(Beginning of TASK MATERIAL)

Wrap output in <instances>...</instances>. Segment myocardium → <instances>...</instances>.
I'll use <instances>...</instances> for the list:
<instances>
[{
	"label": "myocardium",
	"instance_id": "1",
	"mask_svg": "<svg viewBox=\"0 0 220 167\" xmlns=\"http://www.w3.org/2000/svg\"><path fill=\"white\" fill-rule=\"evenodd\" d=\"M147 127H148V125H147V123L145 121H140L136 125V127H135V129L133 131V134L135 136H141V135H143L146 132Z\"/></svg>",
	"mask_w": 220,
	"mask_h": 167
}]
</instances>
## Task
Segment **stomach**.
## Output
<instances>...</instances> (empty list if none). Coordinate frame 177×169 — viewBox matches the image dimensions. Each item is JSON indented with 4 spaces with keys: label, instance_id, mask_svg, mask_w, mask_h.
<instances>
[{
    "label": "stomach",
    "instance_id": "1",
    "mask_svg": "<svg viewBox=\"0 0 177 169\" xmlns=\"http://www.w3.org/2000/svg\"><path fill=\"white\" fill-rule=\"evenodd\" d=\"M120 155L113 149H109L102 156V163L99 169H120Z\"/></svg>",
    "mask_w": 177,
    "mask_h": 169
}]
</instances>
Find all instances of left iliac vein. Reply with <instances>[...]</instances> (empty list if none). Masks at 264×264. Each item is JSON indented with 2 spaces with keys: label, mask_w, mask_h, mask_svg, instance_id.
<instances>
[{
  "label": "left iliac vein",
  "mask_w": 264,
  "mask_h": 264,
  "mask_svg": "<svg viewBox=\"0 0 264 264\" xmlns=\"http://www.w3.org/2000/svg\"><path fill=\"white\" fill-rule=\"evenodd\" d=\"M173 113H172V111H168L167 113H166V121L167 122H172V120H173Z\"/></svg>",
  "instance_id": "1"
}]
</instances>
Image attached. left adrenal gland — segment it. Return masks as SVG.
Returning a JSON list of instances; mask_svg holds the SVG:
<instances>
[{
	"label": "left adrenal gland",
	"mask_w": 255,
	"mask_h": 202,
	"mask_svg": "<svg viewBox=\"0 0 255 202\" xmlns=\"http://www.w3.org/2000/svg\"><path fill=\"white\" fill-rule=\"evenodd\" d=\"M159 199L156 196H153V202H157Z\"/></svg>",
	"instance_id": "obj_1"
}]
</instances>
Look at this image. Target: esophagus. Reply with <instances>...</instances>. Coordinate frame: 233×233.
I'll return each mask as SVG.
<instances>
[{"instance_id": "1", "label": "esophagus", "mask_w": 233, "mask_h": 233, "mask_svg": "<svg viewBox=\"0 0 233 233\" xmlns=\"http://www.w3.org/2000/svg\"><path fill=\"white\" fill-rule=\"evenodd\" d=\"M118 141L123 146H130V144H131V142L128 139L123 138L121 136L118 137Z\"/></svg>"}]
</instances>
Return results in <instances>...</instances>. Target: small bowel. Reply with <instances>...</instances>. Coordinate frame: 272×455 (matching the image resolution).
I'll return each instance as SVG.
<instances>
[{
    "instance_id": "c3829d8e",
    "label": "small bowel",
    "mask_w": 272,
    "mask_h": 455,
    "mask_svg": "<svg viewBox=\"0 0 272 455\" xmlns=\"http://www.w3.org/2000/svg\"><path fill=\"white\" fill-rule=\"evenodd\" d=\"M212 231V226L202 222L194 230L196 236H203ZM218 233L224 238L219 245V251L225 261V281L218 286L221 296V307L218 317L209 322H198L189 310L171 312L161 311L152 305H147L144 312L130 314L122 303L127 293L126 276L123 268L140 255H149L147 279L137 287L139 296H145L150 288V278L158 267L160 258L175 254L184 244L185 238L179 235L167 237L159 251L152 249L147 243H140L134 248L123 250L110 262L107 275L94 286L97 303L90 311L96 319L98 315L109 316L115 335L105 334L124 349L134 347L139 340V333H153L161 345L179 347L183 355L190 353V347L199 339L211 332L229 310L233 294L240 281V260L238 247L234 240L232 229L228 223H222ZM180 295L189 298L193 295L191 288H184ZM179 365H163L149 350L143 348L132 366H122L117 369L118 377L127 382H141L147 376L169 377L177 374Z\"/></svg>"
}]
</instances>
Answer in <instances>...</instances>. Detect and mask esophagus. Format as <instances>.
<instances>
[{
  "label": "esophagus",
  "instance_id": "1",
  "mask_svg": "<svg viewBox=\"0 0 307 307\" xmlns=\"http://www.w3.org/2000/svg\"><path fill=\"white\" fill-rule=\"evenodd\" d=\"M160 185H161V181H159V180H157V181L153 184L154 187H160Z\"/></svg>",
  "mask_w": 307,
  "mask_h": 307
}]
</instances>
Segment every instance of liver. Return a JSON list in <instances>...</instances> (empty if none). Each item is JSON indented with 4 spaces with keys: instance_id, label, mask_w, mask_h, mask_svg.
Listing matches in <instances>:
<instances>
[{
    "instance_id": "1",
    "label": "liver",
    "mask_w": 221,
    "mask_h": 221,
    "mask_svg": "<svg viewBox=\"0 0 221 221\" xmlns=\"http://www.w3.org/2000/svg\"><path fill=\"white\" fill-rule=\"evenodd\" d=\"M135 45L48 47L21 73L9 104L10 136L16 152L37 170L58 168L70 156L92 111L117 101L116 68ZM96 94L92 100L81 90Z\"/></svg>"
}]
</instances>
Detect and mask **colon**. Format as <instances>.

(End of TASK MATERIAL)

== WORK ORDER ==
Go through the data and retype all of it exactly.

== TASK RESULT ==
Wrap output in <instances>...</instances>. Segment myocardium → <instances>...</instances>.
I'll use <instances>...</instances> for the list:
<instances>
[{
	"label": "myocardium",
	"instance_id": "1",
	"mask_svg": "<svg viewBox=\"0 0 220 167\" xmlns=\"http://www.w3.org/2000/svg\"><path fill=\"white\" fill-rule=\"evenodd\" d=\"M147 127H148V125H147V123L145 121H140L136 125V127H135V129L133 131V134L135 136H141V135H143L146 132Z\"/></svg>",
	"mask_w": 220,
	"mask_h": 167
}]
</instances>
## Task
Segment **stomach**.
## Output
<instances>...</instances> (empty list if none). Coordinate frame 177×169 — viewBox matches the image dimensions. Each item is JSON indented with 4 spaces with keys: label, instance_id, mask_svg, mask_w, mask_h.
<instances>
[{
    "label": "stomach",
    "instance_id": "1",
    "mask_svg": "<svg viewBox=\"0 0 177 169\" xmlns=\"http://www.w3.org/2000/svg\"><path fill=\"white\" fill-rule=\"evenodd\" d=\"M120 155L113 149H109L102 156V163L99 169H120Z\"/></svg>",
    "mask_w": 177,
    "mask_h": 169
}]
</instances>
Find all instances of left iliac vein. Reply with <instances>[...]</instances> (empty list if none). Masks at 264×264. Each item is JSON indented with 2 spaces with keys: label, mask_w, mask_h, mask_svg, instance_id.
<instances>
[{
  "label": "left iliac vein",
  "mask_w": 264,
  "mask_h": 264,
  "mask_svg": "<svg viewBox=\"0 0 264 264\" xmlns=\"http://www.w3.org/2000/svg\"><path fill=\"white\" fill-rule=\"evenodd\" d=\"M173 113H172V111H168L167 113H166V121L167 122H172V120H173Z\"/></svg>",
  "instance_id": "1"
}]
</instances>
Image attached. left adrenal gland — segment it. Return masks as SVG.
Returning a JSON list of instances; mask_svg holds the SVG:
<instances>
[{
	"label": "left adrenal gland",
	"mask_w": 255,
	"mask_h": 202,
	"mask_svg": "<svg viewBox=\"0 0 255 202\" xmlns=\"http://www.w3.org/2000/svg\"><path fill=\"white\" fill-rule=\"evenodd\" d=\"M159 199L156 196H153V202H157Z\"/></svg>",
	"instance_id": "obj_1"
}]
</instances>
Look at this image. Target: esophagus. Reply with <instances>...</instances>. Coordinate frame: 233×233.
I'll return each mask as SVG.
<instances>
[{"instance_id": "1", "label": "esophagus", "mask_w": 233, "mask_h": 233, "mask_svg": "<svg viewBox=\"0 0 233 233\" xmlns=\"http://www.w3.org/2000/svg\"><path fill=\"white\" fill-rule=\"evenodd\" d=\"M118 141L123 146H130V144H131V142L128 139L123 138L121 136L118 137Z\"/></svg>"}]
</instances>
Return results in <instances>...</instances>. Target: small bowel. Reply with <instances>...</instances>. Coordinate frame: 272×455 (matching the image resolution).
I'll return each instance as SVG.
<instances>
[{
    "instance_id": "c3829d8e",
    "label": "small bowel",
    "mask_w": 272,
    "mask_h": 455,
    "mask_svg": "<svg viewBox=\"0 0 272 455\" xmlns=\"http://www.w3.org/2000/svg\"><path fill=\"white\" fill-rule=\"evenodd\" d=\"M212 231V226L202 222L194 230L196 236H203ZM218 233L224 238L219 245V251L225 261V281L218 286L221 296V307L218 317L209 322H198L189 310L171 312L161 311L152 305H147L144 312L130 314L122 303L127 293L126 276L123 268L140 255H149L147 279L137 287L139 296H145L150 288V278L158 267L160 258L175 254L184 244L185 238L179 235L167 237L159 251L152 249L147 243H140L134 248L123 250L110 262L107 275L94 286L97 303L90 311L96 319L98 315L109 316L115 335L105 334L124 349L134 347L139 340V333H153L161 345L179 347L183 355L190 353V347L199 339L211 332L229 310L233 294L240 281V260L238 247L234 240L232 229L228 223H222ZM180 295L189 298L193 295L191 288H184ZM179 365H163L149 350L143 348L132 366H122L117 369L118 377L127 382H141L147 376L169 377L177 374Z\"/></svg>"
}]
</instances>
Answer in <instances>...</instances>. Detect and mask esophagus. Format as <instances>.
<instances>
[{
  "label": "esophagus",
  "instance_id": "1",
  "mask_svg": "<svg viewBox=\"0 0 307 307\" xmlns=\"http://www.w3.org/2000/svg\"><path fill=\"white\" fill-rule=\"evenodd\" d=\"M160 185H161V181H159V180H157V181L153 184L154 187H160Z\"/></svg>",
  "mask_w": 307,
  "mask_h": 307
}]
</instances>
Segment every instance of liver. Return a JSON list in <instances>...</instances> (empty if none). Each item is JSON indented with 4 spaces with keys: instance_id, label, mask_w, mask_h, mask_svg.
Listing matches in <instances>:
<instances>
[{
    "instance_id": "1",
    "label": "liver",
    "mask_w": 221,
    "mask_h": 221,
    "mask_svg": "<svg viewBox=\"0 0 221 221\" xmlns=\"http://www.w3.org/2000/svg\"><path fill=\"white\" fill-rule=\"evenodd\" d=\"M135 45L48 47L21 73L9 104L10 136L16 152L37 170L58 168L70 156L92 111L117 101L116 68ZM96 94L92 100L81 90Z\"/></svg>"
}]
</instances>
Detect and mask **colon**. Format as <instances>.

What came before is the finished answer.